I modelli predittivi applicati alla pandemia dicono che il picco dei contagi arriverà in Italia alla metà di marzo. Poi scenderà, qualora nel frattempo siano state varate quelle misure di contenimento in grado di fermare l’espansione virale là dove si manifesta in forma più aggressiva.
Le prime giornate di sole quasi primaverile indurrebbero a considerazioni opposte: si vorrebbe cioè che l’avvicinarsi della bella stagione, insieme con la campagna vaccinale da poco partita, contribuissero all’uscita dall’incubo Covid e ci riportassero a uno stile di vita meno segnato dall’angoscia. Purtroppo, non è così. E non lo sarà ancora per un bel pezzo.
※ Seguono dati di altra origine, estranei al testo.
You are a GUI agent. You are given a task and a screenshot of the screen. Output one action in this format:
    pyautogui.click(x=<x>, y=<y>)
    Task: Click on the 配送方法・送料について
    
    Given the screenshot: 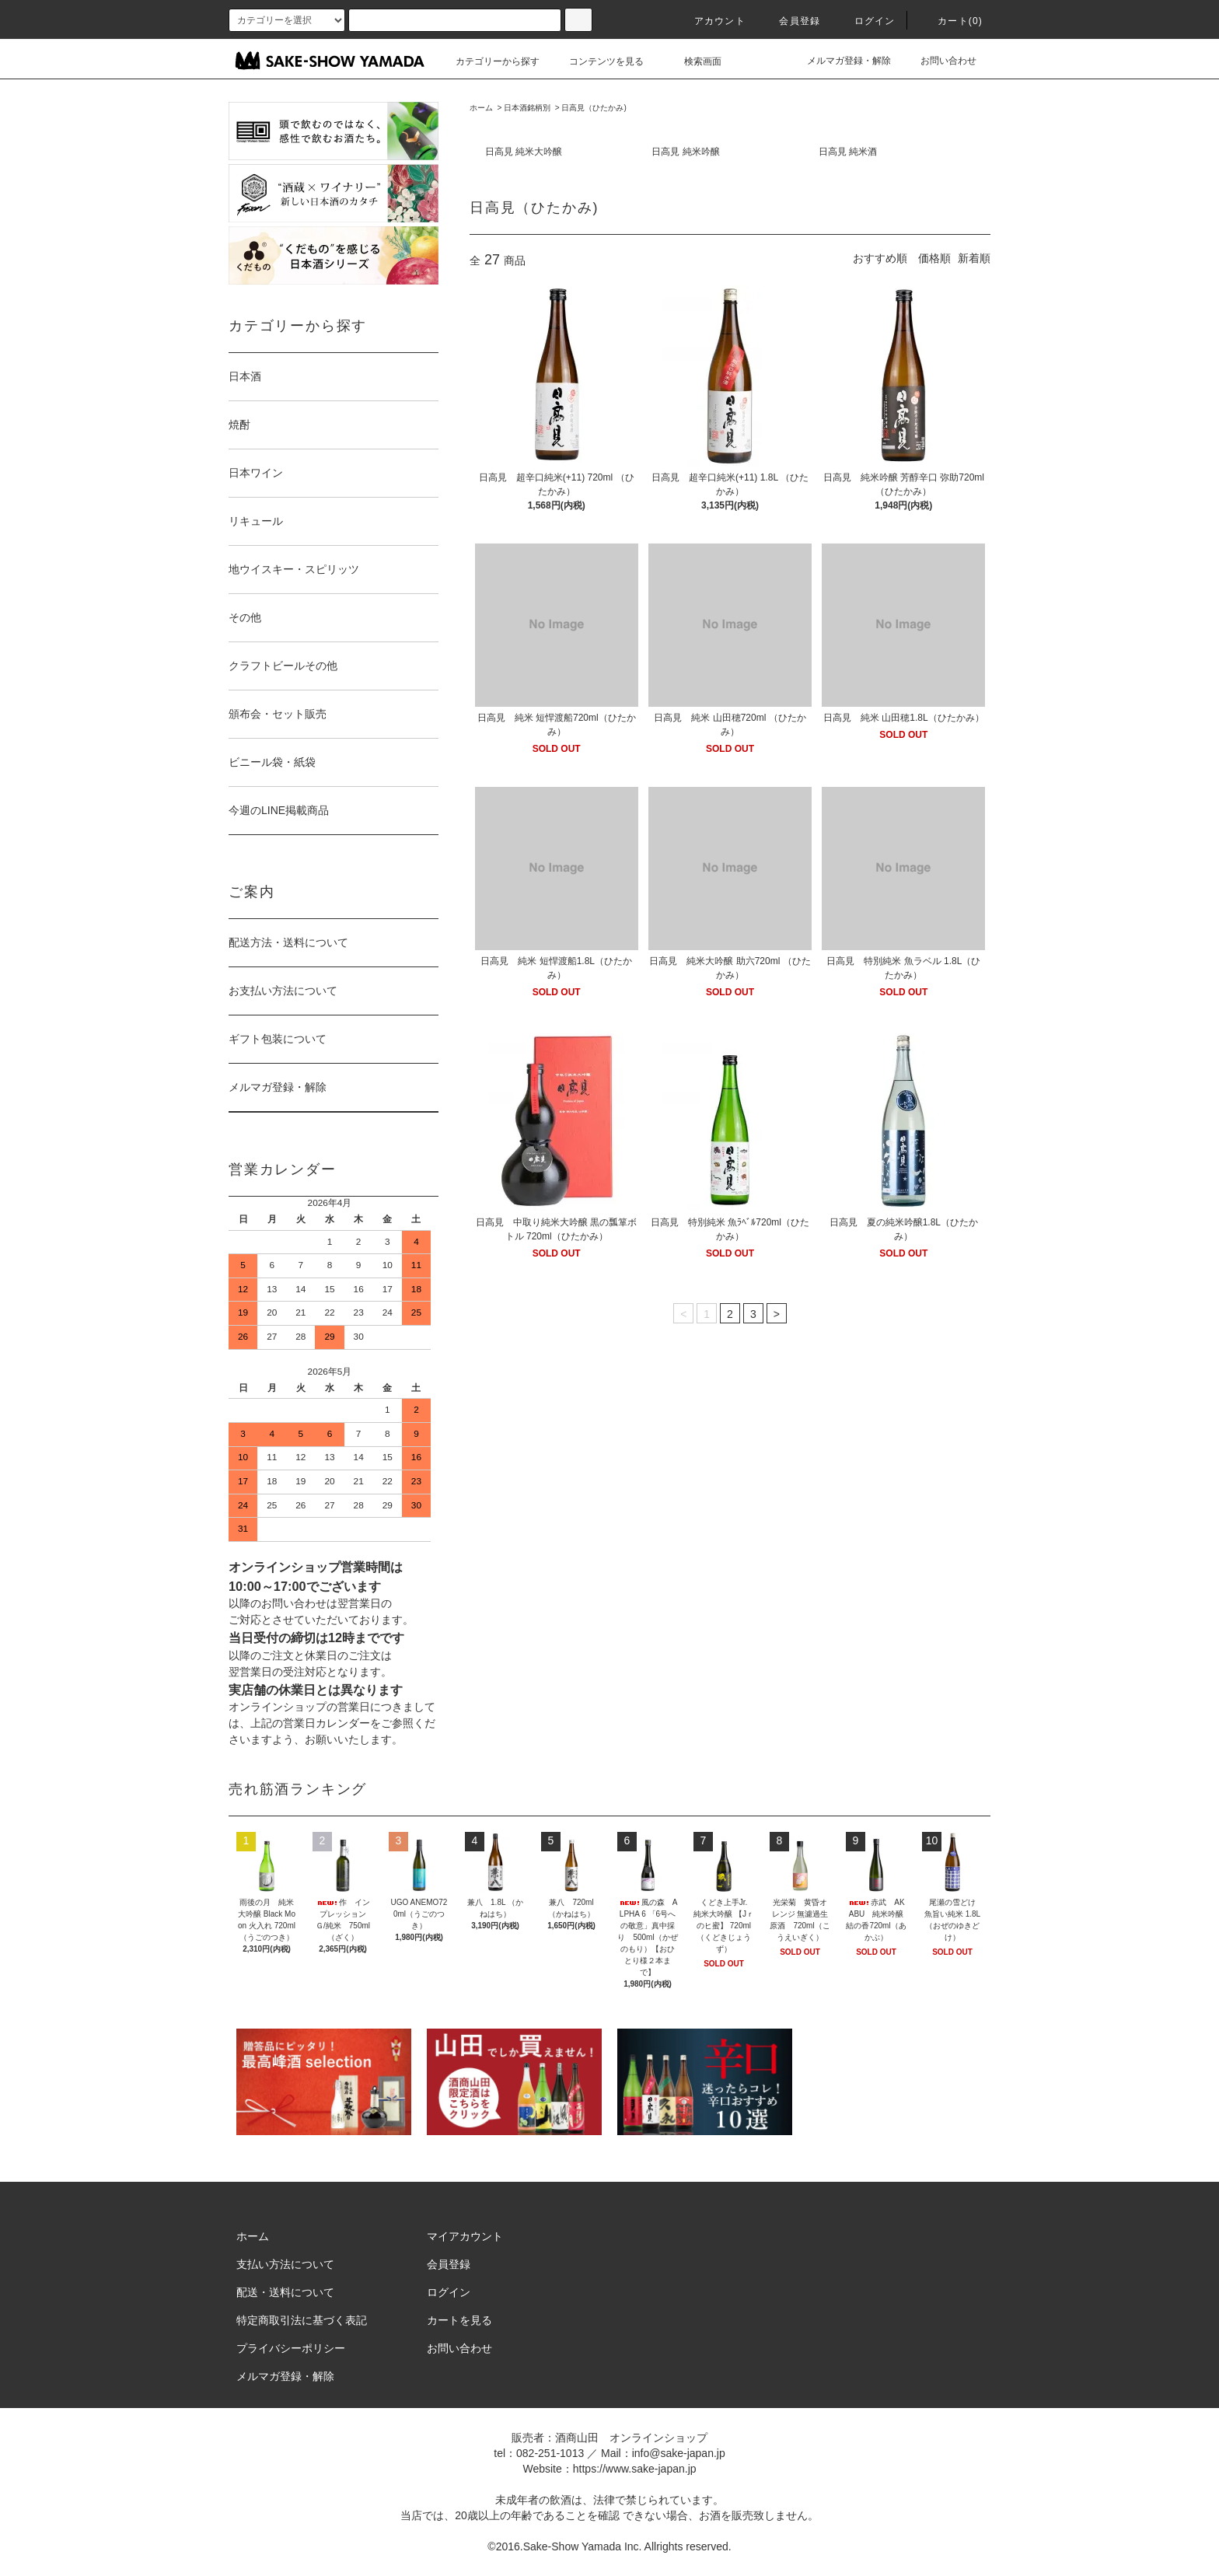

Ciascuno di noi, fatte le debite eccezioni, vive questo periodo nell’incertezza tra due posizioni, entrambe del tutto comprensibili. Da un lato ci si sente “chiusuristi”, atteggiamento che trova spazio accanto alle notizie funeste che provengono dagli ospedali, e che moltiplica le paure di essere contagiati noi stessi e le persone che amiamo. Dall’altro, e accade spesso, prevale una posizione “aperturista”: vivere di restrizioni non è possibile, non è vita – si pensa – e poi governo e regioni fanno confusione, e non ha senso chiudere i ristoranti, e gli allarmi sono sopravvalutati e via dicendo.
Si oscilla tra le due posizioni a seconda dei periodi e dei singoli momenti, condizionati ovviamente dai media e dalle notizie ufficiali. C’è anche chi si informa via canali ufficiosi, spesso di matrice complottista o comunque dedita allo spaccio di fake news: meglio evitare.
Le misure di precauzione fondamentali per evitare il contagio sono le stesse, ma è sempre più faticoso rispettarle. Abbiamo imparato a convivere con il virus concedendo via via a noi stessi qualche ristretto margine di libertà, e come negarcelo? Non bisogna ammalarsi ma nemmeno sopravvivere da amebe. Non si viaggia, niente vacanze, nessuna via di fuga. E di conseguenza nessun sogno, progetto, ambizione. L’immaginario si restringe e si riassume in smart working e nella vita in famiglia, con maggiori difficoltà pratiche per chi ha figli in età scolare da accompagnare a scuola. Quando la scuola è aperta.
Penso a volte ai baby-Covid, come probabilmente saranno chiamati tra qualche decina d’anni i nati e cresciuti in questa fase storica. I più giovani di oggi, e gli altri che arrivano ora alla vita, si troveranno ad affrontare un mondo assai diverso da quello dei propri genitori. Questi ragazzi entrano in un mondo a scadenze quotidiane e orarie. Non conoscono la libertà come propria condizione naturale. Saranno addestrati a comportamenti quotidiani differenti, soprattutto in età adolescenziale. Vivranno la scuola, le amicizie, le scoperte del sesso e della prima età adulta come passaggi condizionati dalle circostanze esterne. Ci sarà da fare per psichiatri, pediatri, psicologi.
L’avvento delle varianti inglese, sudafricana, brasiliana minaccia anche la popolazione più giovane, quella che nella prima ondata si considerava meno a rischio di contagio e di sviluppo della malattia. È diminuita l’età media dei contagiati e delle vittime. Si osserva una situazione complicata per molti che si sono ammalati di Covid e ne portano pesanti conseguenze dalla durata di mesi e forse più.
Puntiamo tutto sui vaccini, si è detto, ma non possiamo dimenticare che di quei vaccini (che tecnicamente vaccini non sono) non conosciamo le possibili conseguenze. Meglio attrezzarsi con la consapevolezza: non torneremo quelli di prima, ne usciremo comunque profondamente cambiati sia come individui sia come società. E diversi dalle nostre aspettative usciranno quelli che verranno dopo di noi.